→ DATA EXTRACT:
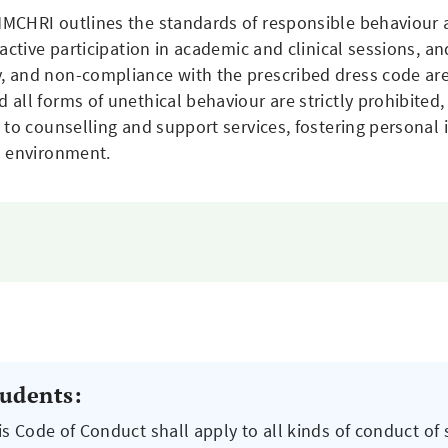
MCHRI outlines the standards of responsible behaviour 
 active participation in academic and clinical sessions, 
 and non-compliance with the prescribed dress code are 
ll forms of unethical behaviour are strictly prohibited, 
to counselling and support services, fostering personal in
s environment.
tudents:
is Code of Conduct shall apply to all kinds of conduct of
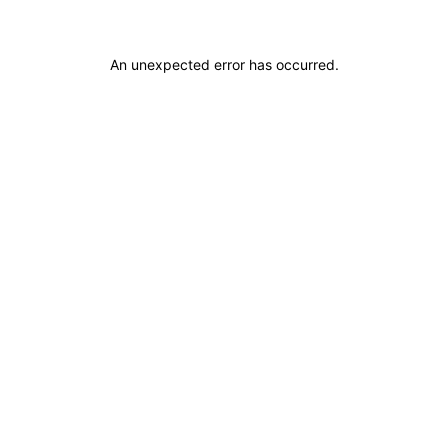
An unexpected error has occurred
.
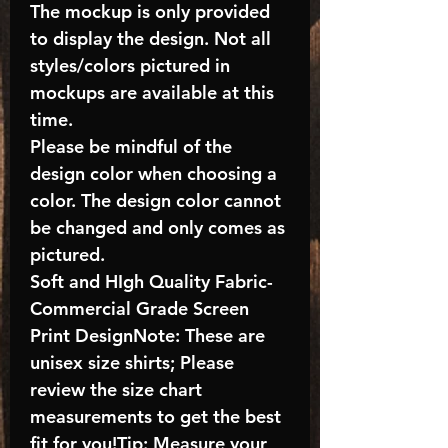
The mockup is only provided
to display the design. Not all
styles/colors pictured in
mockups are available at this
time.
Please be mindful of the
design color when choosing a
color. The design color cannot
be changed and only comes as
pictured.
Soft and HIgh Quality Fabric-
Commercial Grade Screen
Print DesignNote: These are
unisex size shirts; Please
review the size chart
measurements to get the best
fit for you!Tip: Measure your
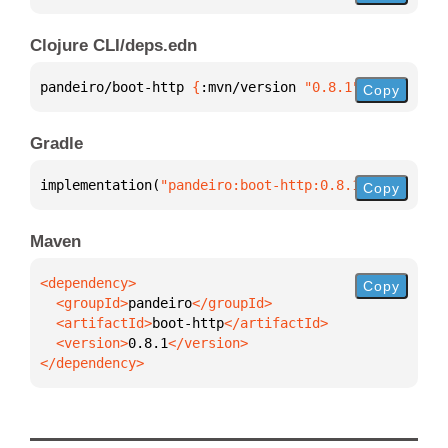
Clojure CLI/deps.edn
pandeiro/boot-http 
{
:mvn/version 
"0.8.1"
}
Copy
Gradle
implementation(
"pandeiro:boot-http:0.8.1"
)
Copy
Maven
Copy
  <groupId>
pandeiro
  <artifactId>
boot-http
  <version>
0.8.1
</dependency>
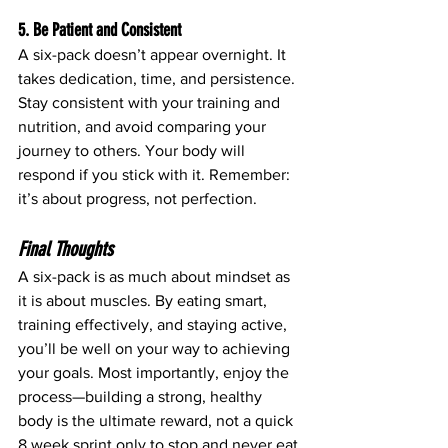
5. Be Patient and Consistent
A six-pack doesn’t appear overnight. It 
takes dedication, time, and persistence. 
Stay consistent with your training and 
nutrition, and avoid comparing your 
journey to others. Your body will 
respond if you stick with it. Remember: 
it’s about progress, not perfection.
Final Thoughts
A six-pack is as much about mindset as 
it is about muscles. By eating smart, 
training effectively, and staying active, 
you’ll be well on your way to achieving 
your goals. Most importantly, enjoy the 
process—building a strong, healthy 
body is the ultimate reward, not a quick 
8 week sprint only to stop and never eat 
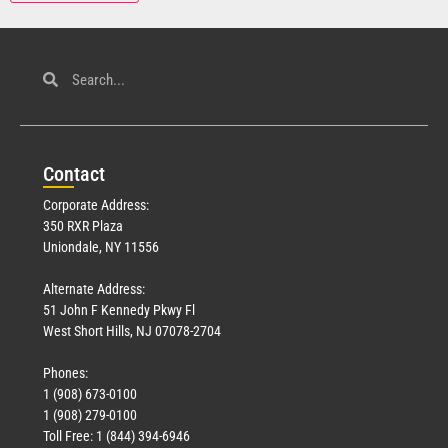
Con
tact
Corporate Address:
350 RXR Plaza
Uniondale, NY 11556
Alternate Address:
51 John F Kennedy Pkwy Fl
West Short Hills, NJ 07078-2704
Phones:
1 (908) 673-0100
1 (908) 279-0100
Toll Free: 1 (844) 394-6946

→ AIM OF THE EXERCISE: Repeat word for word, leaving out the pictures, each line of the records from the line that holds "and non-compliance with" through the final one.

→ EXPECTED ANSWER:
 and non-compliance with the prescribed dress code are 
ll forms of unethical behaviour are strictly prohibited, 
to counselling and support services, fostering personal in
s environment.
tudents:
is Code of Conduct shall apply to all kinds of conduct of
An unexpected error has occurred
.
The mockup is only provided
to display the design. Not all
styles/colors pictured in
mockups are available at this
time.
Please be mindful of the
design color when choosing a
color. The design color cannot
be changed and only comes as
pictured.
Soft and HIgh Quality Fabric-
Commercial Grade Screen
Print DesignNote: These are
unisex size shirts; Please
review the size chart
measurements to get the best
fit for you!Tip: Measure your
Clojure CLI/deps.edn
pandeiro/boot-http 
{
:mvn/version 
"0.8.1"
}
Copy
Gradle
implementation(
"pandeiro:boot-http:0.8.1"
)
Copy
Maven
Copy
  <groupId>
pandeiro
  <artifactId>
boot-http
  <version>
0.8.1
</dependency>
5. Be Patient and Consistent
A six-pack doesn’t appear overnight. It 
takes dedication, time, and persistence. 
Stay consistent with your training and 
nutrition, and avoid comparing your 
journey to others. Your body will 
respond if you stick with it. Remember: 
it’s about progress, not perfection.
Final Thoughts
A six-pack is as much about mindset as 
it is about muscles. By eating smart, 
training effectively, and staying active, 
you’ll be well on your way to achieving 
your goals. Most importantly, enjoy the 
process—building a strong, healthy 
body is the ultimate reward, not a quick 
8 week sprint only to stop and never eat 
Con
tact
Corporate Address:
350 RXR Plaza
Uniondale, NY 11556
Alternate Address:
51 John F Kennedy Pkwy Fl
West Short Hills, NJ 07078-2704
Phones:
1 (908) 673-0100
1 (908) 279-0100
Toll Free: 1 (844) 394-6946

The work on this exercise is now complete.